**WHAT THE EXERCISE ASKS:** In the following listing, work out how many lines contain the string "click", and state only that number.

**DATA FOR REVIEW:**

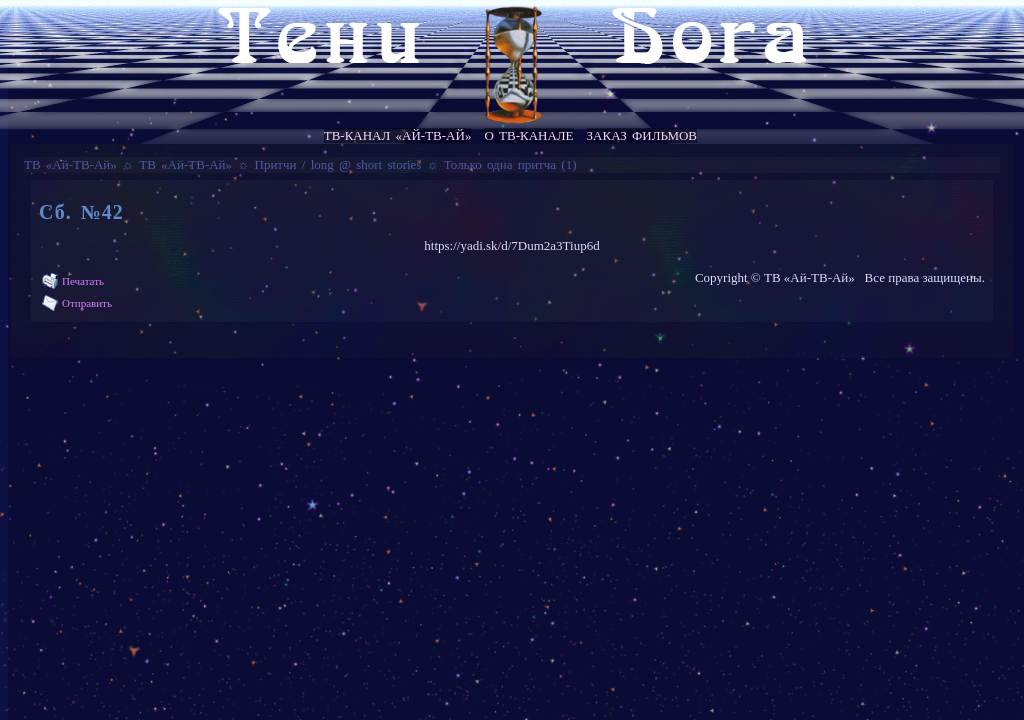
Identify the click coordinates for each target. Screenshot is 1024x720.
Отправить (87, 303)
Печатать (83, 281)
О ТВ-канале (528, 135)
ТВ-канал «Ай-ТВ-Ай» (398, 135)
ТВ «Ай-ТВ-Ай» (70, 164)
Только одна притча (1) (510, 164)
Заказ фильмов (642, 135)
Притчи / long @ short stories (338, 164)
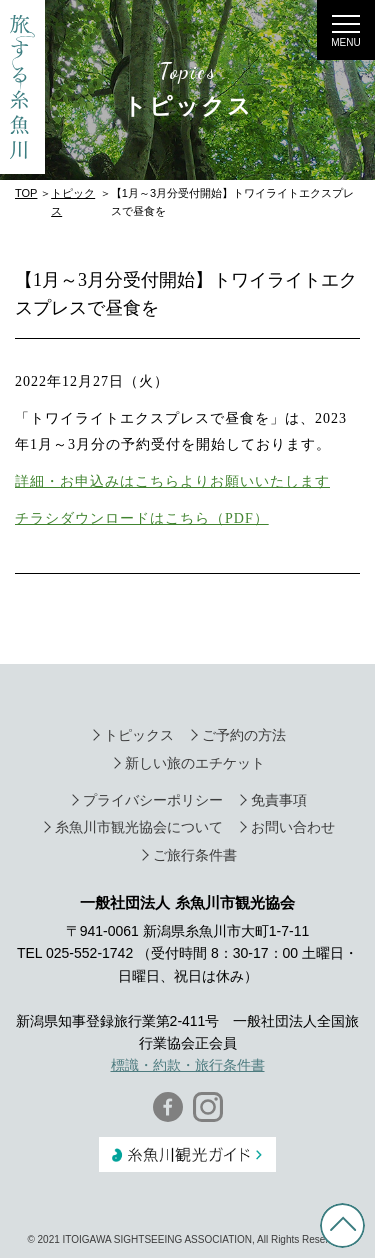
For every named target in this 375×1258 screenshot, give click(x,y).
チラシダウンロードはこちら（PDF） (142, 518)
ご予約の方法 (244, 735)
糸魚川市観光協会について (139, 827)
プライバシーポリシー (153, 800)
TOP (26, 193)
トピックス (139, 735)
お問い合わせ (293, 827)
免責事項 (279, 800)
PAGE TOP (342, 1225)
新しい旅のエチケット (195, 763)
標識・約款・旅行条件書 (188, 1065)
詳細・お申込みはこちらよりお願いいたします (172, 481)
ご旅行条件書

**TASK ANSWER:** 2